**EXERCISE DESCRIPTION**
Your output should be one number, which is how many lines in the material contain "Kookpan".

**RAW DATA**
►
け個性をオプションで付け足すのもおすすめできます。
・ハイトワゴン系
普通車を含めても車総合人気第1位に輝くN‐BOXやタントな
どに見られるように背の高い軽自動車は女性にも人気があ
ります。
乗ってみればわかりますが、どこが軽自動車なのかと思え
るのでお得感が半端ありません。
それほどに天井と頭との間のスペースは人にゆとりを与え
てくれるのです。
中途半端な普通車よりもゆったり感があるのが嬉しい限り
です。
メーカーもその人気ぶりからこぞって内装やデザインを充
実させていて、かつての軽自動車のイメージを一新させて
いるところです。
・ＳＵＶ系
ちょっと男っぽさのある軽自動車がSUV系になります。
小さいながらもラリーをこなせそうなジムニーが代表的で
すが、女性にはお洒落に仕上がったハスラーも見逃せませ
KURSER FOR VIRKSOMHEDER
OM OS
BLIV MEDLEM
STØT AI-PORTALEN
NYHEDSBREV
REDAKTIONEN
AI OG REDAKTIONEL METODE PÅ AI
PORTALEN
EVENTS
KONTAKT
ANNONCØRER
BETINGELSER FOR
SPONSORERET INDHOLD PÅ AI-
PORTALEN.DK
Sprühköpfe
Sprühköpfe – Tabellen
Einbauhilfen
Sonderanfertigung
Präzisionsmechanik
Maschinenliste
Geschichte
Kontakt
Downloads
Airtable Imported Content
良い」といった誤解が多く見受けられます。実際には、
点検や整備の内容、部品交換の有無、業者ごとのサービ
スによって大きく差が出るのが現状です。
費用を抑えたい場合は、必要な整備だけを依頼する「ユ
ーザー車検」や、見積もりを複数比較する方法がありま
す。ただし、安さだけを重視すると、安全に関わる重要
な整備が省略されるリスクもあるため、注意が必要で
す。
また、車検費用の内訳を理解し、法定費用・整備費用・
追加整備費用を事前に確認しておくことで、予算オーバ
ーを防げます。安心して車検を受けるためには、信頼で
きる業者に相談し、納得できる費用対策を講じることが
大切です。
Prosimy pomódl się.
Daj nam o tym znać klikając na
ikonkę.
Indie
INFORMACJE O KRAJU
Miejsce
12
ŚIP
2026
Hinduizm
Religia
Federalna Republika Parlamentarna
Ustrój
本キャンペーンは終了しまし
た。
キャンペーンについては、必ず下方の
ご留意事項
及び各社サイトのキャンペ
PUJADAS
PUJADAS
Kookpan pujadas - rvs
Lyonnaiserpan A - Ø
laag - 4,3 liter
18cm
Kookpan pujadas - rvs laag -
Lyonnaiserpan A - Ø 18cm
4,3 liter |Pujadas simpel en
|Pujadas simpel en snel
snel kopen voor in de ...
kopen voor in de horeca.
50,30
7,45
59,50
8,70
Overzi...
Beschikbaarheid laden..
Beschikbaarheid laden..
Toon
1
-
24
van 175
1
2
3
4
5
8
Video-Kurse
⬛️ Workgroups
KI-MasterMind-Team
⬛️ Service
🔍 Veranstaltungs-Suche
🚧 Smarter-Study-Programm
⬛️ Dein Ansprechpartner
◄
**RESULT OF THIS EXERCISE**
2